What the task requires:
Though the entries contain pictures, the copy you make should hold only the rest, exactly as written.

Data in this exercise:
────────────────
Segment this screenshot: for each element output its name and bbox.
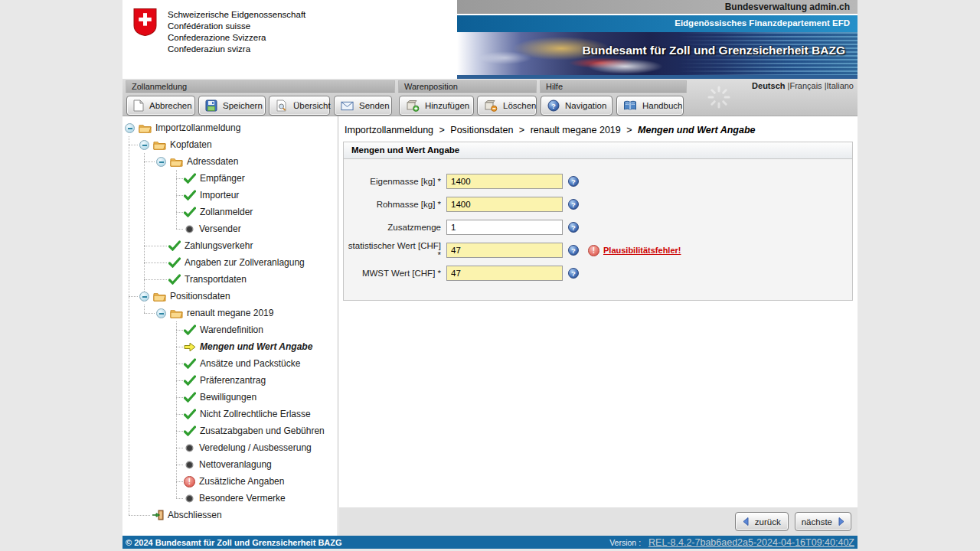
field-label: Zusatzmenge — [344, 223, 441, 232]
copyright-text: © 2024 Bundesamt für Zoll und Grenzsiche… — [126, 538, 342, 547]
save-icon — [205, 99, 217, 112]
tree-item-veredelung-ausbesserung[interactable]: Veredelung / Ausbesserung — [122, 439, 338, 456]
abbrechen-button[interactable]: Abbrechen — [126, 96, 195, 116]
send-icon — [341, 101, 354, 111]
zusatzmenge-input[interactable] — [446, 220, 563, 235]
blank-page-icon — [133, 99, 144, 112]
toolbar-group-zollanmeldung: Zollanmeldung — [126, 80, 395, 93]
wizard-nav-band: zurück nächste — [339, 507, 858, 536]
logo-line: Confederazione Svizzera — [168, 32, 305, 44]
field-help-icon[interactable]: ? — [568, 176, 579, 187]
header: Schweizerische Eidgenossenschaft Confédé… — [122, 0, 858, 79]
statistischer-wert-input[interactable] — [446, 243, 563, 258]
mwst-wert-input[interactable] — [446, 266, 563, 281]
logo-line: Schweizerische Eidgenossenschaft — [168, 9, 305, 21]
folder-icon — [153, 292, 166, 302]
handbuch-button[interactable]: Handbuch — [616, 96, 684, 116]
tree-item-mengen-und-wert-angabe[interactable]: Mengen und Wert Angabe — [122, 338, 338, 355]
field-row-rohmasse: Rohmasse [kg] * ? — [344, 193, 852, 216]
tree-item-kopfdaten[interactable]: Kopfdaten — [122, 136, 338, 153]
tree-item-praeferenzantrag[interactable]: Präferenzantrag — [122, 372, 338, 389]
version-label: Version : — [609, 538, 641, 547]
help-icon: ? — [547, 99, 560, 112]
collapse-icon[interactable] — [125, 123, 135, 133]
tree-item-adressdaten[interactable]: Adressdaten — [122, 153, 338, 170]
svg-text:?: ? — [551, 102, 556, 110]
language-italiano[interactable]: Italiano — [827, 81, 854, 90]
tree-item-zahlungsverkehr[interactable]: Zahlungsverkehr — [122, 237, 338, 254]
plausibility-error: ! Plausibilitätsfehler! — [588, 245, 681, 256]
breadcrumb-separator: > — [519, 125, 524, 135]
field-row-zusatzmenge: Zusatzmenge ? — [344, 216, 852, 239]
speichern-button[interactable]: Speichern — [198, 96, 266, 116]
speichern-label: Speichern — [223, 101, 263, 110]
tree-item-zusatzabgaben-und-gebuehren[interactable]: Zusatzabgaben und Gebühren — [122, 422, 338, 439]
version-link[interactable]: REL-8.4.2-7bab6aed2a5-2024-04-16T09:40:4… — [648, 537, 854, 548]
tree-item-nettoveranlagung[interactable]: Nettoveranlagung — [122, 456, 338, 473]
collapse-icon[interactable] — [156, 157, 166, 167]
version-info: Version : REL-8.4.2-7bab6aed2a5-2024-04-… — [609, 537, 854, 548]
check-icon — [184, 358, 196, 369]
tree-item-positionsdaten[interactable]: Positionsdaten — [122, 288, 338, 305]
collapse-icon[interactable] — [156, 308, 166, 318]
tree-item-zusaetzliche-angaben[interactable]: ! Zusätzliche Angaben — [122, 473, 338, 490]
tree-item-empfaenger[interactable]: Empfänger — [122, 170, 338, 187]
tree-item-angaben-zur-zollveranlagung[interactable]: Angaben zur Zollveranlagung — [122, 254, 338, 271]
field-row-mwst-wert: MWST Wert [CHF] * ? — [344, 262, 852, 285]
folder-icon — [139, 123, 152, 133]
field-label: Eigenmasse [kg] * — [344, 177, 441, 186]
plausibility-error-link[interactable]: Plausibilitätsfehler! — [603, 246, 681, 255]
tree-item-besondere-vermerke[interactable]: Besondere Vermerke — [122, 490, 338, 507]
field-label: Rohmasse [kg] * — [344, 200, 441, 209]
tree-item-nicht-zollrechtliche-erlasse[interactable]: Nicht Zollrechtliche Erlasse — [122, 406, 338, 422]
rohmasse-input[interactable] — [446, 197, 563, 212]
breadcrumb-segment: Positionsdaten — [450, 125, 513, 135]
field-help-icon[interactable]: ? — [568, 199, 579, 210]
tree-item-abschliessen[interactable]: Abschliessen — [122, 507, 338, 523]
tree-item-zollanmelder[interactable]: Zollanmelder — [122, 204, 338, 220]
collapse-icon[interactable] — [139, 140, 149, 150]
senden-label: Senden — [359, 101, 390, 110]
logo-wordmark: Schweizerische Eidgenossenschaft Confédé… — [168, 8, 305, 55]
loeschen-label: Löschen — [503, 101, 536, 110]
breadcrumb-separator: > — [626, 125, 632, 135]
breadcrumb-segment: Importzollanmeldung — [345, 125, 433, 135]
bullet-icon — [187, 227, 192, 232]
tree-item-versender[interactable]: Versender — [122, 220, 338, 237]
field-label: MWST Wert [CHF] * — [344, 269, 441, 278]
breadcrumb-segment: renault megane 2019 — [531, 125, 621, 135]
eigenmasse-input[interactable] — [446, 174, 563, 189]
tree-item-bewilligungen[interactable]: Bewilligungen — [122, 389, 338, 406]
breadcrumb: Importzollanmeldung > Positionsdaten > r… — [339, 116, 858, 135]
field-help-icon[interactable]: ? — [568, 222, 579, 233]
navigation-button[interactable]: ? Navigation — [541, 96, 612, 116]
add-item-icon — [406, 99, 420, 112]
finish-door-icon — [152, 510, 164, 520]
current-arrow-icon — [184, 342, 196, 352]
field-help-icon[interactable]: ? — [568, 245, 579, 256]
tree-item-warendefinition[interactable]: Warendefinition — [122, 321, 338, 338]
logo-line: Confédération suisse — [168, 21, 305, 32]
hinzufuegen-button[interactable]: Hinzufügen — [399, 96, 474, 116]
tree-item-importeur[interactable]: Importeur — [122, 187, 338, 204]
zurueck-label: zurück — [755, 517, 781, 527]
arrow-left-icon — [743, 517, 749, 526]
zurueck-button[interactable]: zurück — [735, 512, 789, 531]
hinzufuegen-label: Hinzufügen — [425, 101, 469, 110]
tree-item-ansaetze-und-packstuecke[interactable]: Ansätze und Packstücke — [122, 355, 338, 372]
breadcrumb-current: Mengen und Wert Angabe — [638, 125, 755, 135]
tree-item-transportdaten[interactable]: Transportdaten — [122, 271, 338, 288]
language-francais[interactable]: Français — [789, 81, 822, 90]
admin-portal-bar[interactable]: Bundesverwaltung admin.ch — [457, 0, 858, 14]
loeschen-button[interactable]: Löschen — [477, 96, 537, 116]
senden-button[interactable]: Senden — [334, 96, 392, 116]
tree-item-renault-megane-2019[interactable]: renault megane 2019 — [122, 305, 338, 321]
field-help-icon[interactable]: ? — [568, 268, 579, 279]
uebersicht-button[interactable]: Übersicht — [269, 96, 330, 116]
collapse-icon[interactable] — [139, 292, 149, 302]
check-icon — [184, 392, 196, 403]
tree-item-importzollanmeldung[interactable]: Importzollanmeldung — [122, 119, 338, 136]
naechste-button[interactable]: nächste — [795, 512, 851, 531]
loading-spinner-icon — [707, 85, 731, 109]
check-icon — [184, 173, 196, 184]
────────────────
Final answer:
Segment this screenshot: for each element output its name and bbox.
field-label: Zusatzmenge — [344, 223, 441, 232]
copyright-text: © 2024 Bundesamt für Zoll und Grenzsiche… — [126, 538, 342, 547]
save-icon — [205, 99, 217, 112]
tree-item-veredelung-ausbesserung[interactable]: Veredelung / Ausbesserung — [122, 439, 338, 456]
abbrechen-button[interactable]: Abbrechen — [126, 96, 195, 116]
send-icon — [341, 101, 354, 111]
zusatzmenge-input[interactable] — [446, 220, 563, 235]
blank-page-icon — [133, 99, 144, 112]
toolbar-group-zollanmeldung: Zollanmeldung — [126, 80, 395, 93]
wizard-nav-band: zurück nächste — [339, 507, 858, 536]
logo-line: Confederazione Svizzera — [168, 32, 305, 44]
field-help-icon[interactable]: ? — [568, 176, 579, 187]
header: Schweizerische Eidgenossenschaft Confédé… — [122, 0, 858, 79]
statistischer-wert-input[interactable] — [446, 243, 563, 258]
mwst-wert-input[interactable] — [446, 266, 563, 281]
logo-line: Schweizerische Eidgenossenschaft — [168, 9, 305, 21]
folder-icon — [153, 292, 166, 302]
handbuch-button[interactable]: Handbuch — [616, 96, 684, 116]
tree-item-mengen-und-wert-angabe[interactable]: Mengen und Wert Angabe — [122, 338, 338, 355]
field-row-rohmasse: Rohmasse [kg] * ? — [344, 193, 852, 216]
tree-item-kopfdaten[interactable]: Kopfdaten — [122, 136, 338, 153]
tree-item-praeferenzantrag[interactable]: Präferenzantrag — [122, 372, 338, 389]
version-label: Version : — [609, 538, 641, 547]
help-icon: ? — [547, 99, 560, 112]
collapse-icon[interactable] — [125, 123, 135, 133]
tree-item-adressdaten[interactable]: Adressdaten — [122, 153, 338, 170]
svg-text:?: ? — [551, 102, 556, 110]
language-italiano[interactable]: Italiano — [827, 81, 854, 90]
tree-item-zahlungsverkehr[interactable]: Zahlungsverkehr — [122, 237, 338, 254]
plausibility-error: ! Plausibilitätsfehler! — [588, 245, 681, 256]
breadcrumb-separator: > — [519, 125, 524, 135]
field-row-zusatzmenge: Zusatzmenge ? — [344, 216, 852, 239]
speichern-button[interactable]: Speichern — [198, 96, 266, 116]
speichern-label: Speichern — [223, 101, 263, 110]
tree-item-zusatzabgaben-und-gebuehren[interactable]: Zusatzabgaben und Gebühren — [122, 422, 338, 439]
version-link[interactable]: REL-8.4.2-7bab6aed2a5-2024-04-16T09:40:4… — [648, 537, 854, 548]
tree-item-nettoveranlagung[interactable]: Nettoveranlagung — [122, 456, 338, 473]
collapse-icon[interactable] — [156, 157, 166, 167]
version-info: Version : REL-8.4.2-7bab6aed2a5-2024-04-… — [609, 537, 854, 548]
check-icon — [184, 358, 196, 369]
tree-item-positionsdaten[interactable]: Positionsdaten — [122, 288, 338, 305]
collapse-icon[interactable] — [156, 308, 166, 318]
tree-item-zusaetzliche-angaben[interactable]: ! Zusätzliche Angaben — [122, 473, 338, 490]
tree-item-empfaenger[interactable]: Empfänger — [122, 170, 338, 187]
tree-item-angaben-zur-zollveranlagung[interactable]: Angaben zur Zollveranlagung — [122, 254, 338, 271]
field-row-mwst-wert: MWST Wert [CHF] * ? — [344, 262, 852, 285]
folder-icon — [139, 123, 152, 133]
field-label: Eigenmasse [kg] * — [344, 177, 441, 186]
plausibility-error-link[interactable]: Plausibilitätsfehler! — [603, 246, 681, 255]
tree-item-besondere-vermerke[interactable]: Besondere Vermerke — [122, 490, 338, 507]
field-label: Rohmasse [kg] * — [344, 200, 441, 209]
tree-item-nicht-zollrechtliche-erlasse[interactable]: Nicht Zollrechtliche Erlasse — [122, 406, 338, 422]
rohmasse-input[interactable] — [446, 197, 563, 212]
breadcrumb-segment: Positionsdaten — [450, 125, 513, 135]
field-help-icon[interactable]: ? — [568, 199, 579, 210]
tree-item-abschliessen[interactable]: Abschliessen — [122, 507, 338, 523]
tree-item-zollanmelder[interactable]: Zollanmelder — [122, 204, 338, 220]
collapse-icon[interactable] — [139, 140, 149, 150]
senden-label: Senden — [359, 101, 390, 110]
logo-wordmark: Schweizerische Eidgenossenschaft Confédé… — [168, 8, 305, 55]
loeschen-label: Löschen — [503, 101, 536, 110]
breadcrumb-separator: > — [626, 125, 632, 135]
breadcrumb-segment: Importzollanmeldung — [345, 125, 433, 135]
bullet-icon — [187, 227, 192, 232]
tree-item-versender[interactable]: Versender — [122, 220, 338, 237]
field-label: MWST Wert [CHF] * — [344, 269, 441, 278]
breadcrumb-segment: renault megane 2019 — [531, 125, 621, 135]
eigenmasse-input[interactable] — [446, 174, 563, 189]
tree-item-bewilligungen[interactable]: Bewilligungen — [122, 389, 338, 406]
breadcrumb: Importzollanmeldung > Positionsdaten > r… — [339, 116, 858, 135]
field-help-icon[interactable]: ? — [568, 222, 579, 233]
navigation-button[interactable]: ? Navigation — [541, 96, 612, 116]
add-item-icon — [406, 99, 420, 112]
finish-door-icon — [152, 510, 164, 520]
current-arrow-icon — [184, 342, 196, 352]
field-help-icon[interactable]: ? — [568, 245, 579, 256]
tree-item-warendefinition[interactable]: Warendefinition — [122, 321, 338, 338]
logo-line: Confédération suisse — [168, 21, 305, 32]
hinzufuegen-button[interactable]: Hinzufügen — [399, 96, 474, 116]
tree-item-importeur[interactable]: Importeur — [122, 187, 338, 204]
zurueck-label: zurück — [755, 517, 781, 527]
arrow-left-icon — [743, 517, 749, 526]
zurueck-button[interactable]: zurück — [735, 512, 789, 531]
hinzufuegen-label: Hinzufügen — [425, 101, 469, 110]
tree-item-ansaetze-und-packstuecke[interactable]: Ansätze und Packstücke — [122, 355, 338, 372]
breadcrumb-current: Mengen und Wert Angabe — [638, 125, 755, 135]
tree-item-transportdaten[interactable]: Transportdaten — [122, 271, 338, 288]
language-francais[interactable]: Français — [789, 81, 822, 90]
admin-portal-bar[interactable]: Bundesverwaltung admin.ch — [457, 0, 858, 14]
loeschen-button[interactable]: Löschen — [477, 96, 537, 116]
senden-button[interactable]: Senden — [334, 96, 392, 116]
tree-item-renault-megane-2019[interactable]: renault megane 2019 — [122, 305, 338, 321]
field-help-icon[interactable]: ? — [568, 268, 579, 279]
uebersicht-button[interactable]: Übersicht — [269, 96, 330, 116]
collapse-icon[interactable] — [139, 292, 149, 302]
check-icon — [184, 392, 196, 403]
tree-item-importzollanmeldung[interactable]: Importzollanmeldung — [122, 119, 338, 136]
naechste-button[interactable]: nächste — [795, 512, 851, 531]
loading-spinner-icon — [707, 85, 731, 109]
check-icon — [184, 173, 196, 184]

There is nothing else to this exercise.